Assessing model significance#
To assess the significance of the model, we can run permutation testing. For speed, we will only do 100 permutations here. For real data, it is advisable to do many more.
[4]:
res.permute(100)
print(res.summary())
res.plot_scree()
Getting permutations: 100%|██████████| 100/100 [00:00<00:00, 83886.08it/s]
Permuting: 100%|██████████| 100/100 [00:00<00:00, 1722.15it/s]
LV index singular value variance explained p value
0 0 0.000152 1.0 0.019802
1 1 0.000000 0.0 NaN
Thus, the comparison between auditory and visual stimuli is significant. Note that although the decomposition yields 2 latent variable pairs, the second \(p\) value is NA (corresponding to the “x” on the scree plot). This is because the rank of the decomposed matrix is one for this mean-centred analysis due to the mean-centering step.
Cluster analysis#
To characterize the latent variable pair, we can run bootstrap resampling and cluster the \(z\) scores. For speed, we will run 100 resamples; for real data, it would be advisable to do many more.
[5]:
res.bootstrap(100)
Getting resamples: 100%|██████████| 100/100 [00:00<00:00, 10079.31it/s]
Resampling: 100%|██████████| 100/100 [00:00<00:00, 850.01it/s]
Before cluster analysis, it is necessary to add an adjacency matrix to the data. In the case of ERP analysis, it generally makes sense to treat all channels as adjacent in order to detect multi-channel patterns. This is the default behaviour of .add_adjacency() but can be changed with the all_channels_adjacent argument.
[6]:
res.add_adjacency()
res.cluster(threshold=4, which='z-scores')
Defaulting to all channels adjacent for ERP/ERF analysis
Defaulting to unsigned clustering
Computing clusters for lv_idx 0...
Threshold: 4
3 clusters
Plotting the cluster sizes shows us that, of the three clusters, only two account for a major proportion of the strong saliences:
[7]:
f, ax = res.plot_cluster_sizes(lv_idx=0)
ax.axhline(y=10, c='k', ls=':')
[7]:
<matplotlib.lines.Line2D at 0x7c9f29ce3910>
We can plot both of them using the .plot_clusters() method. Note the similarity of the topomaps here to those in the MNE tutorial.
[8]:
res.plot_cluster(lv_idx=0, cluster_idx=0)

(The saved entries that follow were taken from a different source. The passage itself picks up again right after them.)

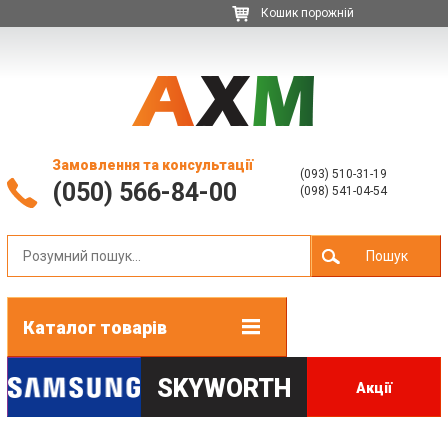
Кошик порожній
Замовлення та консультації
(093) 510-31-19
(050) 566-84-00
(098) 541-04-54
Пошук
Каталог товарів
SKYWORTH
Акції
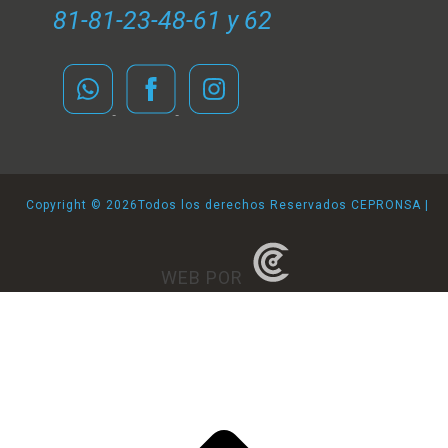
81-81-23-48-61 y 62
Copyright ©
2026Todos los derechos Reservados CEPRONSA |
WEB POR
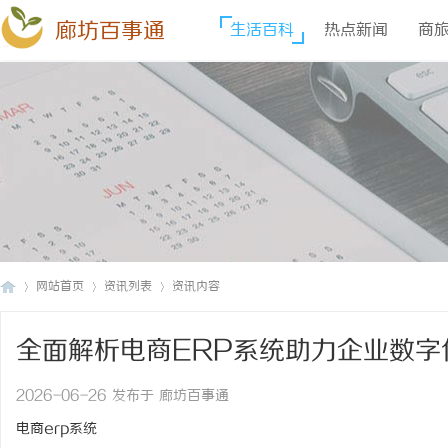
廊坊百事通
生活百科
热点新闻
商
网站首页
资讯列表
资讯内容
全面解析电商ERP系统助力企业数字
廊
›
›
›
2026-06-26 发布于 廊坊百事通
电商erp系统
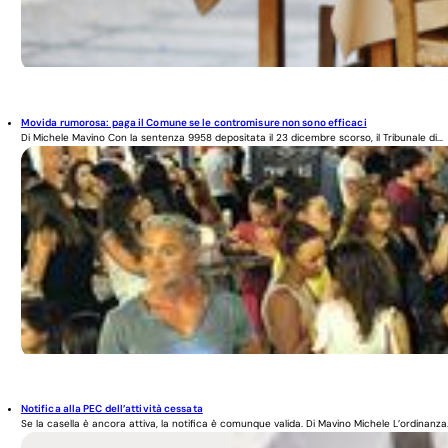
Movida rumorosa: paga il Comune se le contromisure non sono efficaci
Di Michele Mavino Con la sentenza 9958 depositata il 23 dicembre scorso, il Tribunale di...
Notifica alla PEC dell’attività cessata
Se la casella è ancora attiva, la notifica è comunque valida. Di Mavino Michele L’ordinanza.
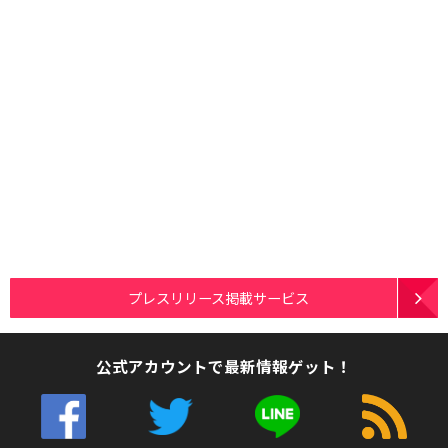
プレスリリース掲載サービス
公式アカウントで最新情報ゲット！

res.plot_cluster(lv_idx=0, cluster_idx=1)
[8]:
(<Figure size 640x480 with 4 Axes>,
array([<Axes: xlabel='Time (s)', ylabel='Bootstrap ratio (z score)'>,
<Axes: >], dtype=object))
Note also that both positive and negative saliences can be included in the same cluster. This is the default setting for clustering ERP/ERF data, since positive and negative deflections are often considered part of the same component when they occur simultaneously. This can be adjusted using the signed argument to cluster(): with signed=True, positive and negative saliences cannot be part of the same cluster.